OGH 3Ob35/26g

OGH3Ob35/26g25.3.2026

Der Oberste Gerichtshof hat durch den Senatspräsidenten Hon.‑Prof. Dr. Brenn als Vorsitzenden sowie die Hofrätinnen Dr. Weixelbraun‑Mohr und Dr. Kodek und die Hofräte Dr. Stefula und Mag. Schober als weitere Richter in der Exekutionssache der betreibenden Partei K* Projektentwicklungs GmbH in Liquidation, *, vertreten durch Dr. Birgit Zettel, Rechtsanwältin in Perchtoldsdorf, gegen die verpflichteten Parteien 1. Mag. M*, und 2. Mag. K*, beide vertreten durch die Brodner Rechtsanwalt GmbH in Wien, wegen § 354 EO, über den Revisionsrekurs der betreibenden Partei gegen den Beschluss des Landesgerichts Wiener Neustadt als Rekursgericht vom 16. Februar 2026, GZ 17 R 6/26t‑53, mit dem der Rekurs der verpflichteten Parteien gegen den Beschluss des Bezirksgerichts Mödling vom 30. Juni 2025, GZ 10 E 1586/25a‑4, in der Hauptsache zurückgewiesen und dieser Beschluss im Kostenpunkt abgeändert wurde, den

Beschluss

gefasst:

European Case Law Identifier: ECLI:AT:OGH0002:2026:0030OB00035.26G.0325.000

Rechtsgebiet: Zivilrecht

Entscheidungsart: Zurückweisung aus anderen Gründen

 

Spruch:

Der Revisionsrekurs wird als jedenfalls unzulässig zurückgewiesen.

 

Begründung:

[1] Das Rekursgerichtwies den Rekurs der Verpflichteten gegen die Bewilligung der Exekution in der Hauptsache mangels Beschwer zurück. Im Kostenpunkt gab es dem Rekurs hingegen Folge und änderte die Entscheidung des Erstgerichts dahin ab, dass der Antrag der Betreibenden auf Zuspruch von Kosten für den Exekutionsantrag abgewiesen wurde. Den ordentlichen Revisionsrekurs erklärte das Rekursgericht für nicht zulässig.

Rechtliche Beurteilung

[2] Der gegen die Abänderung der Kostenentscheidung erhobene Revisionsrekurs der Betreibenden ist absolut unzulässig.
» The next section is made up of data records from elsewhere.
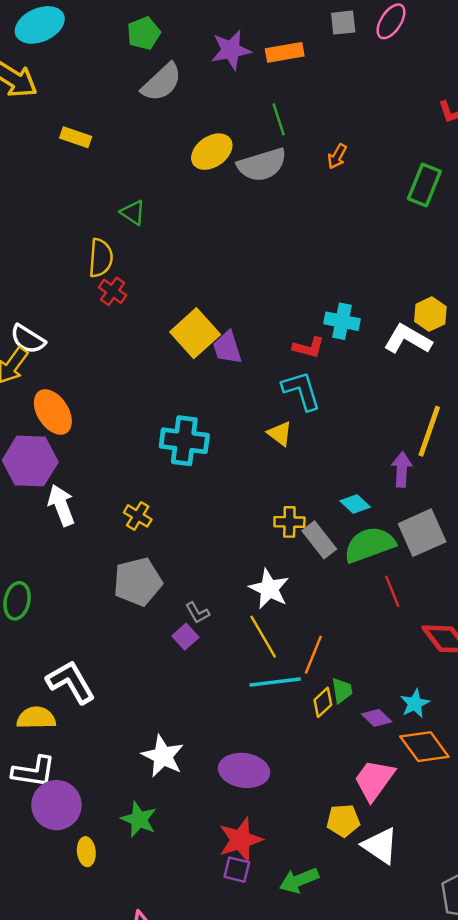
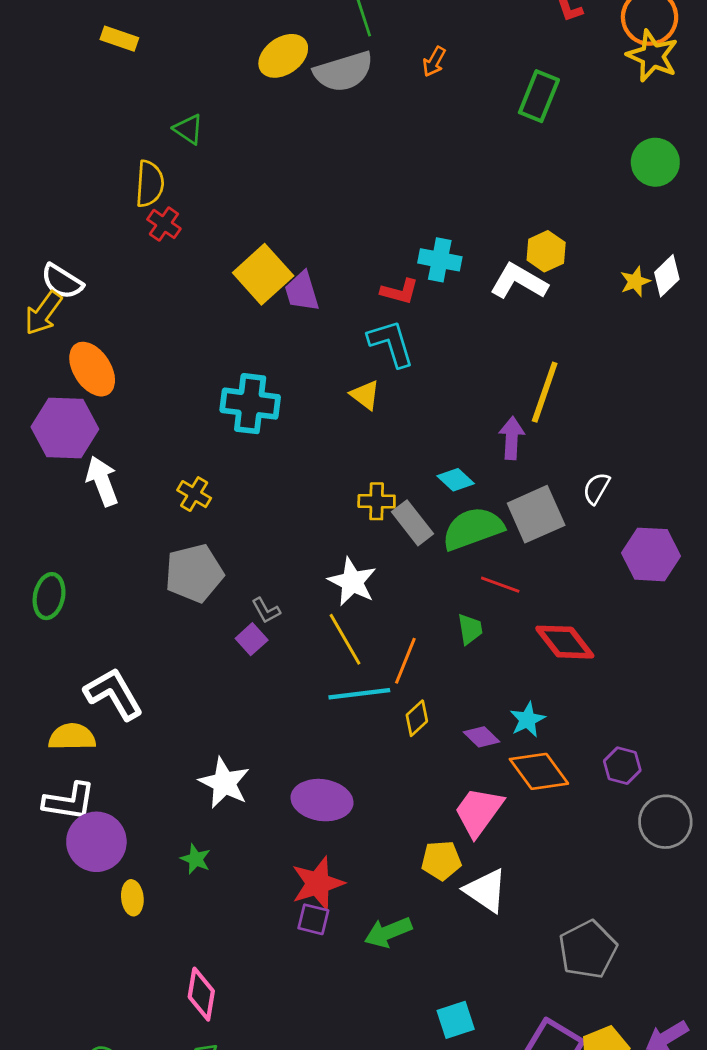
red line: (392, 591) -> (500, 585), turned -48
green trapezoid: (342, 690) -> (470, 629), moved
green star: (139, 819) -> (196, 859), size x0.7

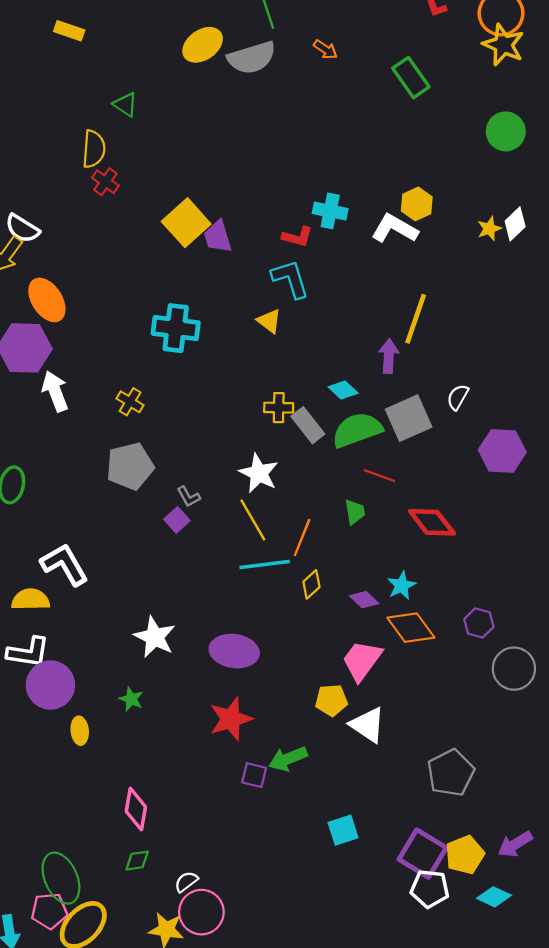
orange arrow: (434, 62) -> (325, 49), turned -85
green rectangle: (539, 96) -> (411, 78), turned -57
purple square: (313, 919) -> (254, 775), moved

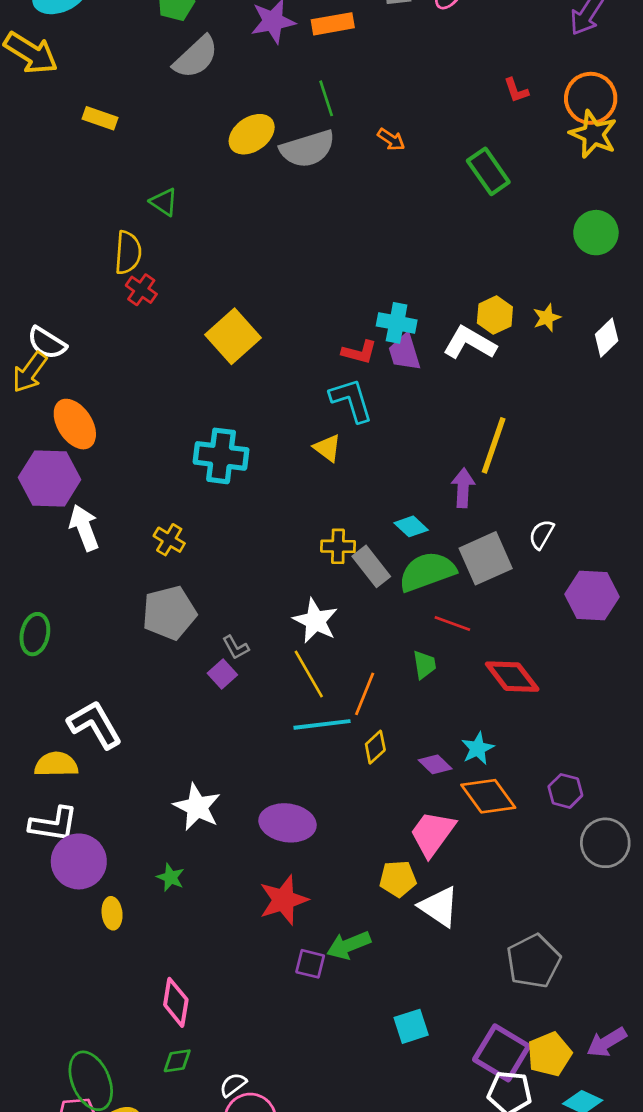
yellow star: (489, 229) -> (547, 318), moved
purple trapezoid: (218, 237) -> (405, 352), moved

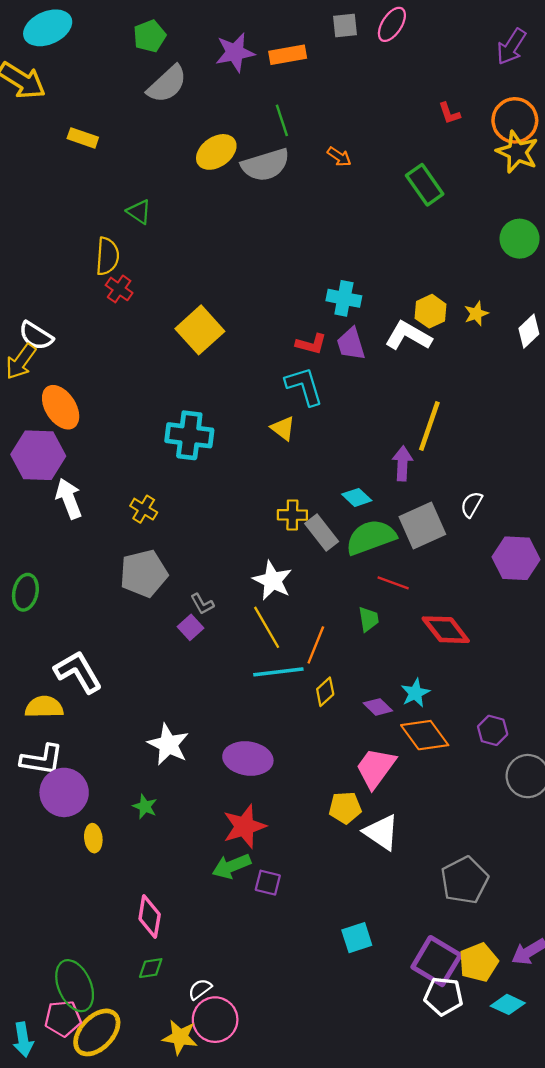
cyan cross: (397, 323) -> (344, 298), moved
green arrow: (349, 945) -> (231, 866), moved

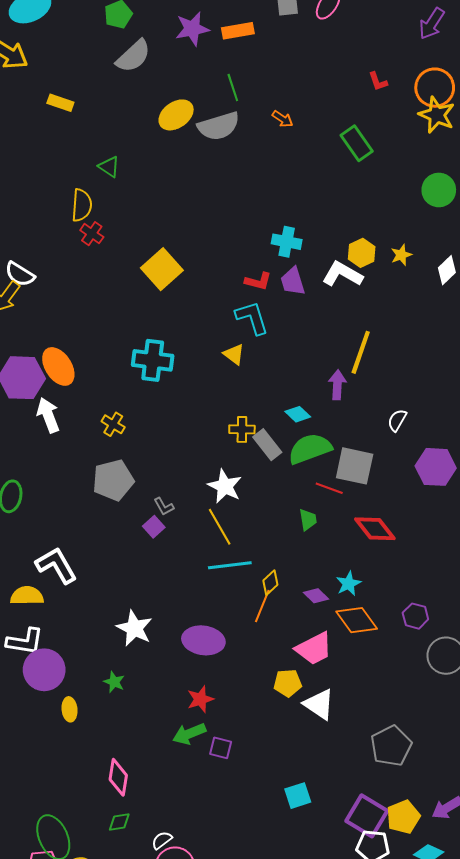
orange ellipse: (61, 407) -> (58, 366), moved
gray square: (422, 525) -> (355, 466), moved, turned 36
orange line: (316, 645) -> (262, 606), moved
pink trapezoid: (376, 768) -> (314, 648), turned -153
red star: (244, 826) -> (200, 699), size x0.7

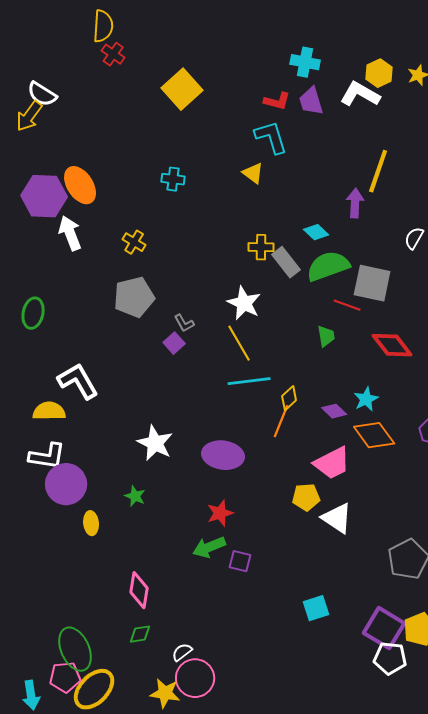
cyan cross: (153, 360) -> (173, 179), size x0.6

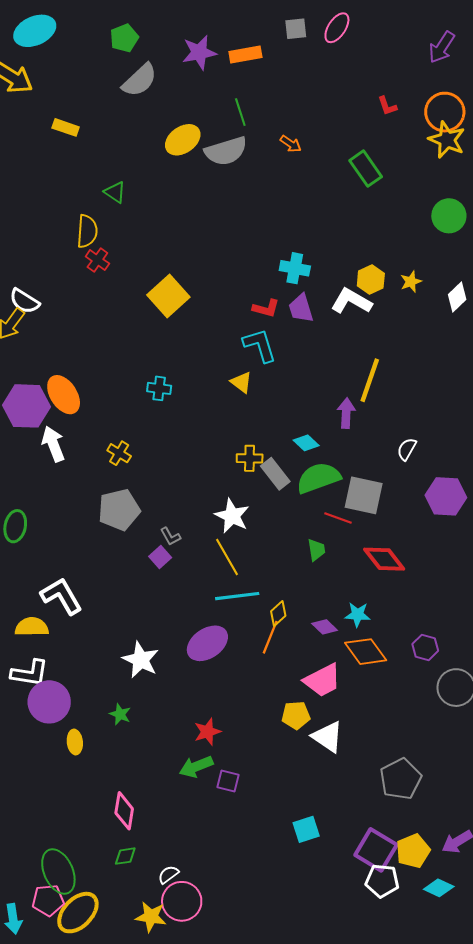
cyan star: (366, 399) -> (357, 615), turned 30
purple ellipse: (223, 455) -> (207, 643), moved, turned -42

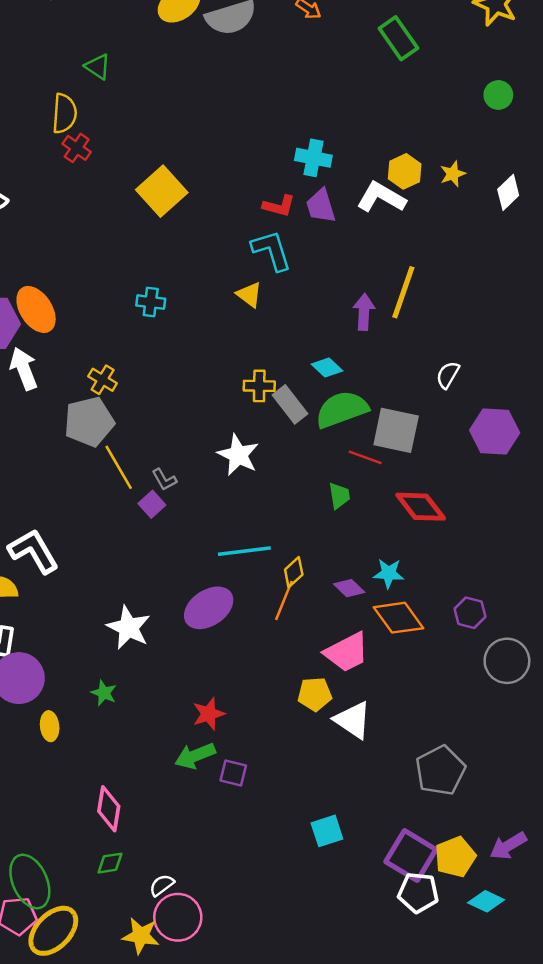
green circle: (449, 216) -> (498, 95), size x0.7
purple arrow: (346, 413) -> (364, 312), moved
gray pentagon: (119, 510) -> (89, 422), moved
yellow line: (227, 557) -> (119, 467), moved

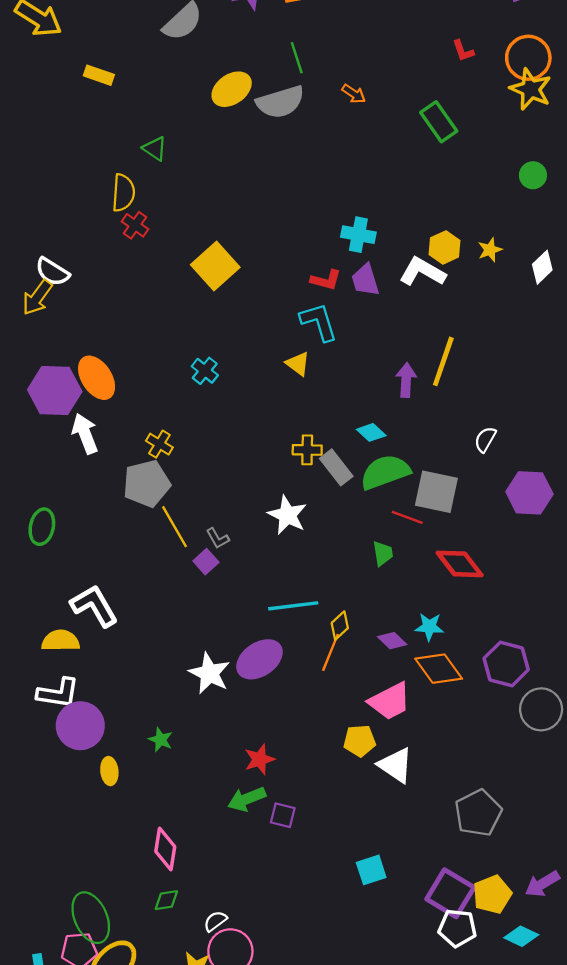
cyan cross: (151, 302) -> (205, 371), turned 32
purple hexagon: (470, 613) -> (506, 664), size x1.5
white star: (128, 628) -> (209, 673), moved

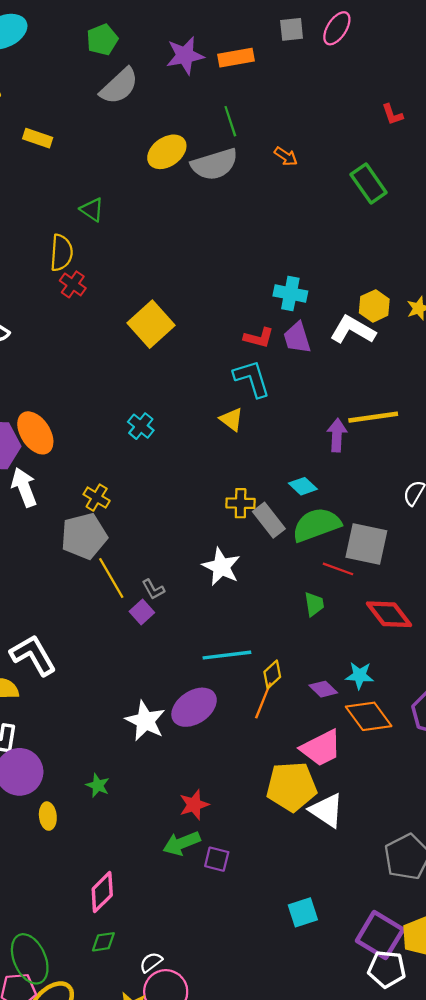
yellow line: (443, 361) -> (373, 417), turned 63
yellow pentagon: (360, 741) -> (292, 787), size x1.6
pink diamond: (165, 849) -> (102, 892), turned 36

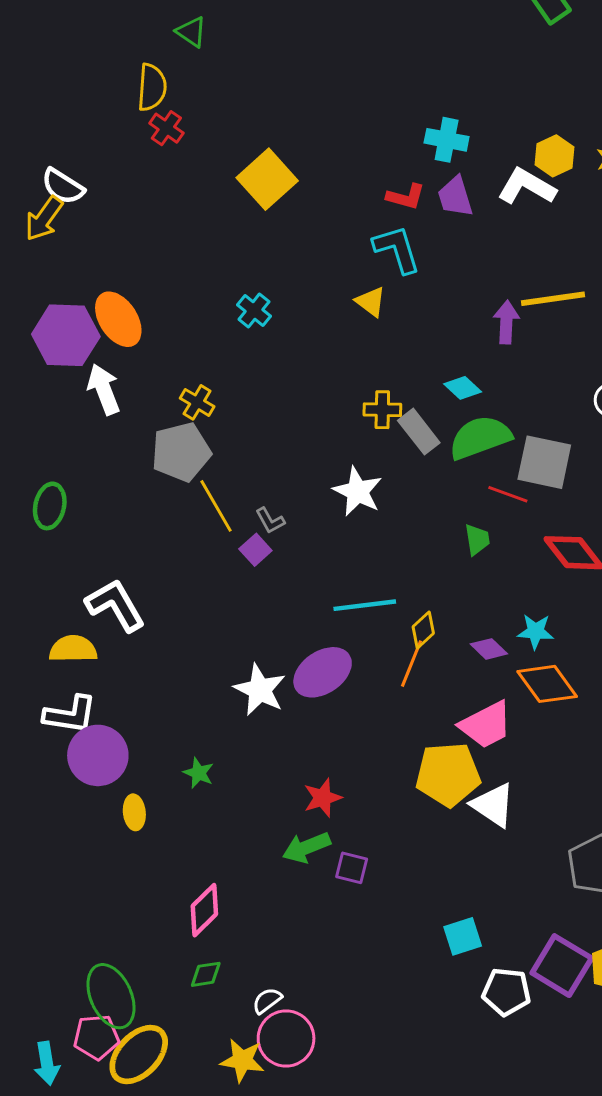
white pentagon: (387, 969) -> (506, 992), moved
[3] 1. Gemäß § 528 Abs 2 Z 3 ZPO iVm § 78 EO ist auch im Exekutionsverfahren ein Revisionsrekurs über den Kostenpunkt jedenfalls unzulässig (RS0002511 [T4, T8]; RS0002321 [T15]). Dieser Rechtsmittelausschluss erstreckt sich auf alle Entscheidungen des Gerichts zweiter Instanz, mit denen in irgendeiner Form über Kosten abgesprochen wird (RS0044233; 3 Ob 76/23g [Rz 3]). Die zweitinstanzlichen Gerichte entscheiden daher in allen mit Kostenansprüchen zusammenhängenden Fragen endgültig (RS0044233 [T16]; 3 Ob 109/24m). Ein Rechtsmittel dagegen istausnahmslos unzulässig (RS0053407 [T16]; RS0044233 [T36]; RS0044228).

[4] 2. Der Ausschluss des Rechtszugs an den OberstenGerichtshof gilt auch für Entscheidungen, die ihrem Wesen nach nur für die Kostenfrage von Bedeutung sind (vgl RS0044153) und erfasst daher auch die hypothetische Prüfung des Rechtsmittelerfolgs im Rahmen des § 50 Abs 2 ZPO (8 ObA 44/23p [Rz 8]; 1 Ob 36/19d Pkt 3.; 4 Ob 191/01v).

[5] 3. Der Revisionsrekurs ist daher – ungeachtet des Zulässigkeitsausspruchs des Rekursgerichts – jedenfalls unzulässig und demnach zurückzuweisen.